START Extracted information
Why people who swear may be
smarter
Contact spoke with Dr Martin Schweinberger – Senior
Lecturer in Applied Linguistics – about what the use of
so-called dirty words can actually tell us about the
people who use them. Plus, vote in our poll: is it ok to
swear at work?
END Extracted information
START Extracted information
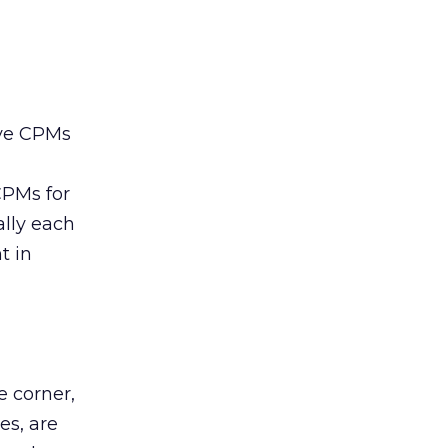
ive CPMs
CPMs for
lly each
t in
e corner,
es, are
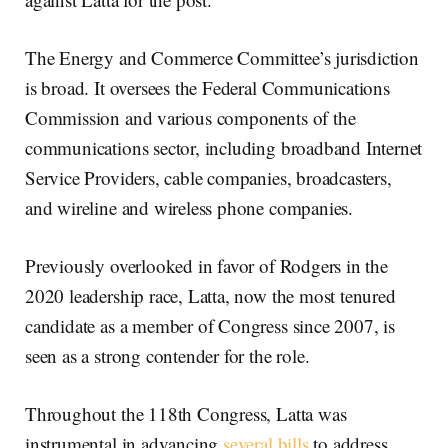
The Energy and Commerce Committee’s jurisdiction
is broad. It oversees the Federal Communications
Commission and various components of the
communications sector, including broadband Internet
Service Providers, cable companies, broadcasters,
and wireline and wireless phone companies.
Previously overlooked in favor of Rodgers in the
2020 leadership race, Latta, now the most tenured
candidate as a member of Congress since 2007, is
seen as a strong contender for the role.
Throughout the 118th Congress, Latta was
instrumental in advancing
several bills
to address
END Extracted information
START Extracted information
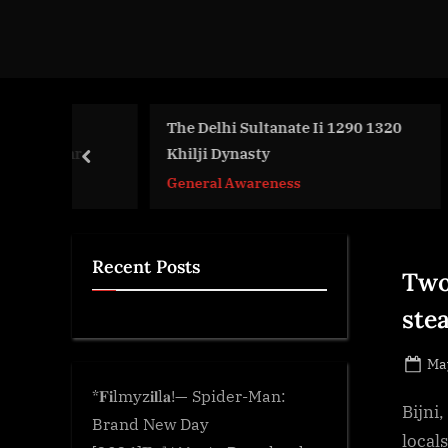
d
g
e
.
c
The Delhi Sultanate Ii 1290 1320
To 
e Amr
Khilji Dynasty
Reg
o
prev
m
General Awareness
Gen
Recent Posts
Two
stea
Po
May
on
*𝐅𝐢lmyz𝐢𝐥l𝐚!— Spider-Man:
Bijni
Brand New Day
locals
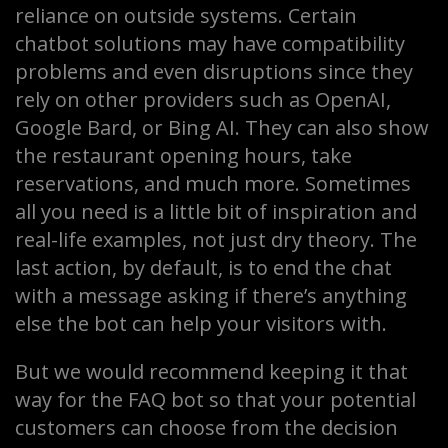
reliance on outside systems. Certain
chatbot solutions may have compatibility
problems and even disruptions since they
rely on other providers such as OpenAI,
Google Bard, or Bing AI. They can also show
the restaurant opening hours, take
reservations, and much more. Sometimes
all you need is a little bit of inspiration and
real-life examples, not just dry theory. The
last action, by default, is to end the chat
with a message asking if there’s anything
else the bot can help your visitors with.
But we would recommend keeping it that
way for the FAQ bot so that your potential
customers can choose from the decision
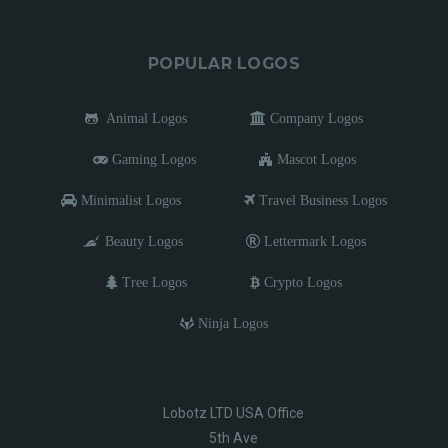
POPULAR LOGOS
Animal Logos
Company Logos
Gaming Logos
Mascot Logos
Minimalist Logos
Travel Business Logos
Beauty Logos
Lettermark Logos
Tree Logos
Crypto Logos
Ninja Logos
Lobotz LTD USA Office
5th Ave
END Extracted information
-- What is expected --
How many of the lines above hold the word "about"? Give only that number.

-- Response below --
2